The low queue depth random read performance of the Optane SSD is several times faster than any flash-based SSD has attained. Mixed workloads that include a substantial component of random read operations also perform quite well, and throwing some write operations into a stream of reads barely impacts the read performance.

The Optane SSD 900P has enough space to be used as general-purpose storage, and larger capacity models can be introduced as necessary. There's no need to tangle with Intel's caching software and its associated platform lock-in as with the Optane Memory modules.

The biggest problem the Optane SSD 900P faces today is that few desktop users have workloads that stress the storage system enough for the Optane SSD to shine. Mechanical hard drives have not disappeared from use as primary storage, and most software for desktop and workstation use is still designed with their performance limitations in mind. If budget SSDs had relegated hard drives to backup and archival use years ago, then the software landscape would probably be more ready to take advantage of the speed offered by the Optane SSD 900P. Instead, the Optane SSD as a consumer/prosumer product only makes sense in a few niches. Most users- even those with relatively intense storage performance needs - will be better served by high quality flash SSDs like the Samsung 960 PRO.

The price of the Intel Optane SSD 900P is accessible enough that many enthusiasts will pay the premium to have the bragging rights of the fastest SSD money can buy. Workstation users who have massive datasets that don't fit in RAM will jump at the chance to buy a faster scratch drive.
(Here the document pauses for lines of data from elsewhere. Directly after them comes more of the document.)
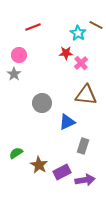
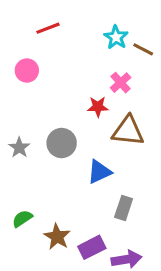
brown line: (96, 25) -> (143, 49), moved
red star: (66, 53) -> (98, 107), moved
gray star: (14, 74) -> (19, 148), moved

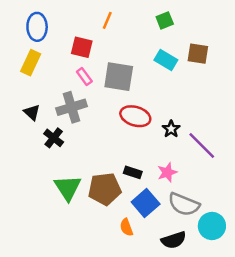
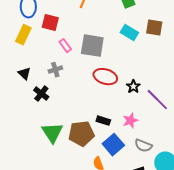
red square: (82, 47) -> (50, 23), moved
gray cross: (71, 107) -> (55, 70), size x0.6
gray semicircle: (184, 204) -> (143, 146), size x0.7

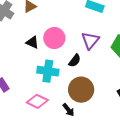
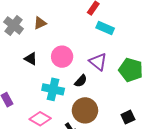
purple triangle: (90, 40) -> (98, 62), turned -36
black triangle: (32, 42) -> (31, 59), moved

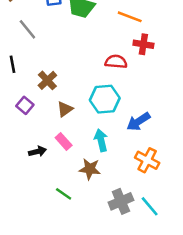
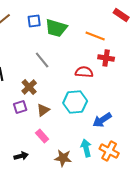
gray line: (27, 29) -> (42, 60), moved
purple square: (25, 105) -> (20, 107), moved, turned 32
cyan arrow: (101, 140) -> (86, 148), moved
black arrow: (37, 151) -> (21, 156), moved

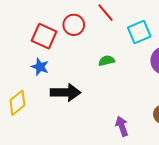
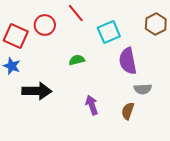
purple arrow: (122, 126) -> (92, 105), moved

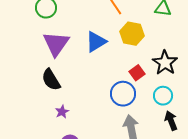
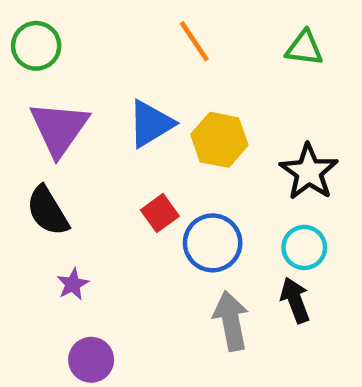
yellow hexagon: (132, 34) -> (219, 140), moved
red square: (137, 73) -> (160, 213), moved
black arrow: (171, 121) -> (295, 300), moved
And if that isn't enough to clear the shelves, then enterprise customers who need high performance but don't need the extreme write endurance of the Intel Optane SSD DC P4800X can get the 900P with its solid 10 DWPD endurance rating for a third the price per GB. The Optane SSD 900P isn't for everybody, but it will nonetheless be a successful product, and Intel won't have any trouble selling them.

The long-term prospects for Intel's Optane SSDs look pretty good, too. The pricing doesn't leave Samsung a lot of room to introduce a Z-NAND based consumer SSD. No other alternative nonvolatile memory technology is close to being ready to challenge 3D XPoint. Intel could improve the sequential transfer speeds, but they're good enough for now. They'll need to deliver a big jump in performance when they adopt PCIe Gen 4, but that shouldn't be a challenge: increasing the controller's channel count from 7 to the 12 channels used by their current NAND flash controller or the 18 used by their first NVMe controller will bring plenty of extra throughput. The only question will then be over the power consumption. The latency is already close to being as low as possible over a PCIe link, and NVDIMMs with 3D XPoint won't be making Optane SSDs obsolete in the consumer market anytime soon. 

In many ways, the performance profile of the Optane SSD is far simpler than that of NAND flash based SSDs. The Optane SSD 900P performs just as well when it is full as when it is almost empty. It performs quite consistently over time, with far fewer high-latency outliers thanks to the lack of garbage collection stalls. Unlike with flash-based SSDs, it is not necessary to buy the largest model to get the highest possible performance; the 280GB model we tested should be very similar to the 480GB model (which we're waiting for review). It doesn't matter whether TRIM commands are used, and it's never necessary to perform a secure erase operation to restore degraded performance.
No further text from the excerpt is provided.